Dataset entries
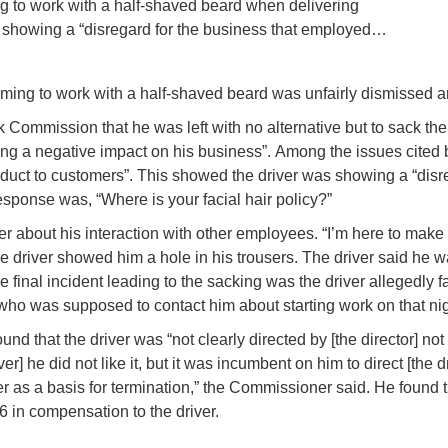
ing to work with a half-shaved beard when delivering
s showing a “disregard for the business that employed…
r coming to work with a half-shaved beard was unfairly dismiss
 Commission that he was left with no alternative but to sack the 
ng a negative impact on his business”.
Among the issues cited b
duct to customers”. This showed the driver was showing a “dis
esponse was, “Where is your facial hair policy?”
er about his interaction with other employees. “I’m here to make 
 the driver showed him a hole in his trousers. The driver said he
 final incident leading to the sacking was the driver allegedly f
who was supposed to contact him about starting work on that nigh
nd that the driver was “not clearly directed by [the director] not
iver] he did not like it, but it was incumbent on him to direct [the d
matter as a basis for termination,” the Commissioner said. He found 
 in compensation to the driver.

Problem description =
Please report, as a bare number, how many lines of the data contain the word "that".

Worked solution =
4